Т. 09 Свободное владение Фарнхэма - Хайнлайн Роберт Энсон. Страница 72
Она посветила ему.
Мемток…
Хью с горестным изумлением покачал головой, опустил тело в люк и закрыл крышку. Барбара была уже наготове: один ребенок прочно привязан за спиной, другой — в левой руке, в правой — вещи.
— Пошли! Иди за мной, не отставай! Меняем планы!
Он дошел до перекрестка, нащупывая рукой дорогу вдоль стены.
В кромешной тьме Хью так и не понял, откуда его достали разрядом хлыста. Нестерпимая жгучая боль пронзила все его тело, и он провалился в беспамятство.
Глава двадцатая
Долгое время мистер Фарнхэм не чувствовал ничего, кроме боли.

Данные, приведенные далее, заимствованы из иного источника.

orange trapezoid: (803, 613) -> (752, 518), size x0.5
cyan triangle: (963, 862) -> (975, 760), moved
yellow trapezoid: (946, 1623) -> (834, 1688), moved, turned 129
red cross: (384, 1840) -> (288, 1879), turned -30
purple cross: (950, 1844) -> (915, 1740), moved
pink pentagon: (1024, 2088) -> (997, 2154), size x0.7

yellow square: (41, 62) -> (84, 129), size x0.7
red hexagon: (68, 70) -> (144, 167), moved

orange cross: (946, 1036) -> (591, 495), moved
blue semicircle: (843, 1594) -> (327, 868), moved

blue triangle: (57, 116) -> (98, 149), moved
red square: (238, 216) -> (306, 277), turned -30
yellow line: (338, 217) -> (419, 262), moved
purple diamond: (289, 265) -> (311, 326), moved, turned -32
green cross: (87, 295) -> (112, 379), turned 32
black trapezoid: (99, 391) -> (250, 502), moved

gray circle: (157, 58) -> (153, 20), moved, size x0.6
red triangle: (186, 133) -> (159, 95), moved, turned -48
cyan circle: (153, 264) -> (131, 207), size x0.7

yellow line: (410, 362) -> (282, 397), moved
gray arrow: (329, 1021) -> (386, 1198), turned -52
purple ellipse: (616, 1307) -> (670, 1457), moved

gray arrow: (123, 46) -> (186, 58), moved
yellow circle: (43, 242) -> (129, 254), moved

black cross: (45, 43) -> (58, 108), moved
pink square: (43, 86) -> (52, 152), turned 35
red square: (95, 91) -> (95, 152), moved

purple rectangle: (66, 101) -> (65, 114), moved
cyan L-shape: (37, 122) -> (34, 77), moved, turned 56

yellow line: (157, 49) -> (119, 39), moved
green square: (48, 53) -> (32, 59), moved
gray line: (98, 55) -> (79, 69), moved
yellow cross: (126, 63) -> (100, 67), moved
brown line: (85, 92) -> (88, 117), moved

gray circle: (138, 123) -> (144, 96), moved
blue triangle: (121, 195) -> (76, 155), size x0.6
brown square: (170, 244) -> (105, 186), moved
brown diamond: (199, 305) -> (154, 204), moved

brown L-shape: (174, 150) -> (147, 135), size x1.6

Когда она немного отпустила его, он обнаружил, что находится в камере, наподобие той, в которой он провел первые дни в имении Лорда-Протектора.
Он пробыл в ней три дня. По крайней мере, так ему показалось, потому что кормили его за это время шесть раз. Перед раздачей пищи его обволакивала невидимая «паутина», кто-то входил, оставлял пищу, менял парашу и уходил. Слуга, который делал все это, не отвечал ни на какие вопросы.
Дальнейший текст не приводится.